Georgina never married and neither did her brother John (who served three terms as mayor of Bloomington). She was considered to be a master of the English language and her impromptu speeches at gatherings were fondly remembered. Georgina also organized lecture series in town which brought great literary minds to the city. Unlike many women at the time, Georgiana was also a talented horsewoman and enjoyed friends accompanying her in her sleigh or carriage.
Even though she never had children of her own, she became a “mother” to a girl named Bessie Becker whom she took in at the age of three. It is not known why she did this as Bessie’s family apparently lived in town. Georgina cared for her as a mother would have and “gave her the best education obtainable and spared nothing that would promote the welfare and accomplishment of the young girl.” Bessie later worked for the Trotter Lumber and Coal Yard as a bookkeeper. Upon Georgina’s death, Bessie assisted Sarah Raymond in finding a buyer for the company. Bessie then left the Trotter home and moved to her sibling’s home in Bloomington. She eventually married an insurance agent.
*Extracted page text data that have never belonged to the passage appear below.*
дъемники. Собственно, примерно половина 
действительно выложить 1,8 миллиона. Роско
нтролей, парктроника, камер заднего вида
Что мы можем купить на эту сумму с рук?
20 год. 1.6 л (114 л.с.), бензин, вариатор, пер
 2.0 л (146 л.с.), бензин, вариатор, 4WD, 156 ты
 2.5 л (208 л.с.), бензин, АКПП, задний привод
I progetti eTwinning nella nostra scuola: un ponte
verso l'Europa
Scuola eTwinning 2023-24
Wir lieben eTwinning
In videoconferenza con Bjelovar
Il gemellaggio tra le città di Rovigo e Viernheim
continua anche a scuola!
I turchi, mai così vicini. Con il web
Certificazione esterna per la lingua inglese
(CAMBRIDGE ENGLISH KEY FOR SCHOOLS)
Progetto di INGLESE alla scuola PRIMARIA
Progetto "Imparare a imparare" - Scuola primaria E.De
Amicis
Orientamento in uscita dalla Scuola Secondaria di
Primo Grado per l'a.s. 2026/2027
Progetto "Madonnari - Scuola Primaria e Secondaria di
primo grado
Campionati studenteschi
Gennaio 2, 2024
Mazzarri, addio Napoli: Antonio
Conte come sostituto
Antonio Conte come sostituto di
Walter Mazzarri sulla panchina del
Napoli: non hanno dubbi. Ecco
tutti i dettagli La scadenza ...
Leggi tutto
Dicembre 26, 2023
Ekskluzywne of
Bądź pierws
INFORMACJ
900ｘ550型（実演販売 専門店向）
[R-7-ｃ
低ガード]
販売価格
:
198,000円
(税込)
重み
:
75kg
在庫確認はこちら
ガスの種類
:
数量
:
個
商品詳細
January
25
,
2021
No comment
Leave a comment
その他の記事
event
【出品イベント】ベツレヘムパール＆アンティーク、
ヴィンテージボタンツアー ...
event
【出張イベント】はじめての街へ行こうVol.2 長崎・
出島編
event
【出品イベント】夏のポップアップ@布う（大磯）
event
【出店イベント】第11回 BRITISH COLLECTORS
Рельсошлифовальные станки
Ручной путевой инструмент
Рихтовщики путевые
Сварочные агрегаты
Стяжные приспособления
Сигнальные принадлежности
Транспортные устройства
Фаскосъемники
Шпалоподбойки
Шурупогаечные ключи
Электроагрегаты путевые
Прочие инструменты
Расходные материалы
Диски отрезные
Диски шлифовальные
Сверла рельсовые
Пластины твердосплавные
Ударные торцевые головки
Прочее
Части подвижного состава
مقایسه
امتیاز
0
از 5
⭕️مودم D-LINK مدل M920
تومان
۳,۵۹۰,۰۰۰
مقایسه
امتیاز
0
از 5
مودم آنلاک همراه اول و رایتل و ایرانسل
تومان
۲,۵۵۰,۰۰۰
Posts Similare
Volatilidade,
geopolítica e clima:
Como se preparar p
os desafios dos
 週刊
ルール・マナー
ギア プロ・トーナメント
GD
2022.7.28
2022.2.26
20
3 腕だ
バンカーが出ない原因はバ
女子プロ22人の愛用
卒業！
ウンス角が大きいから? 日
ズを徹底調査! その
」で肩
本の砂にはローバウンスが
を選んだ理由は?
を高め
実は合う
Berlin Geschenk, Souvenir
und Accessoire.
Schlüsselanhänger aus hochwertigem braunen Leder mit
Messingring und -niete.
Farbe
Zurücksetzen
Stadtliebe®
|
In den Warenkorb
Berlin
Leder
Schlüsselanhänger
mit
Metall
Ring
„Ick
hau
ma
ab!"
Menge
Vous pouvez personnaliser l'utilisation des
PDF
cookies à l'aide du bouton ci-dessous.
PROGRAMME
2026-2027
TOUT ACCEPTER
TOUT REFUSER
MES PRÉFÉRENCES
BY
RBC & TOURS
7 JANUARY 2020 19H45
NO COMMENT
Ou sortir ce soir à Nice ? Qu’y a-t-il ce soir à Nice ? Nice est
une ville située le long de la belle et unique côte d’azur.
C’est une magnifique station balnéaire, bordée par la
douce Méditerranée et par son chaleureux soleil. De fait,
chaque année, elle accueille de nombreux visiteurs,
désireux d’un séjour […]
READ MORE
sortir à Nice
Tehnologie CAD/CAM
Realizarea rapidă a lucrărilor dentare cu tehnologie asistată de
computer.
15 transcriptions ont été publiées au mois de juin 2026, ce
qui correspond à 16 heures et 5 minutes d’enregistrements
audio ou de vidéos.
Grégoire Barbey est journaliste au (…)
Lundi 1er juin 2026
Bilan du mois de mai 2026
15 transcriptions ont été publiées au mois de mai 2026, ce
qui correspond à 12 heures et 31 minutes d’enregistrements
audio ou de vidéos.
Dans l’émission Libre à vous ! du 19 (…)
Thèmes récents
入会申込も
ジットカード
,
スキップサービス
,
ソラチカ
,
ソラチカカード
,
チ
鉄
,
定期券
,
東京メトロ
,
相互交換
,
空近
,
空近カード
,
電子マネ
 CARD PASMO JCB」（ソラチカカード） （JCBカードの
Not only did Georgiana care for Bessie, but she was kind to many of the poor and needy in the community. Many of her friends recalled that she had “probably assisted more poor people to build houses than any other person in Central Illinois.” Come Christmas time, the children of her friends always found gifts from her, especially those children from poorer families.
After she retired from the School Board, she devoted her attention to her lumber and coal business and built a large number of houses for tenants, including herself. However, she did not live long enough to occupy it. Georgina Trotter died at her home located at 710 N. Madison Street on February 6, 1904 after a brief illness brought on by a stroke. Although her death seemed imminent, residents of Bloomington were still shocked and saddened. Her funeral was held at St. Matthews Church in Bloomington. The Pantagraph called her “one of the most remarkable women Bloomington has ever claimed as a citizen.” Georgina was buried at Evergreen Memorial Cemetery in Bloomington, IL.
Georgina’s good friend Sarah Raymond served as administrator of her estate. Charged with this duty, Raymond paid bills, collected debts, and kept the Lumber Company running until she found a buyer. In an extended trip to Ireland, Raymond even visited the site of Trotter’s home and visited with Trotter family cousins. As a testament to their close friendship, when Sarah Raymond passed away in 1918 she was buried next to Georgina Trotter at Evergreen Memorial Cemetery in Bloomington, IL.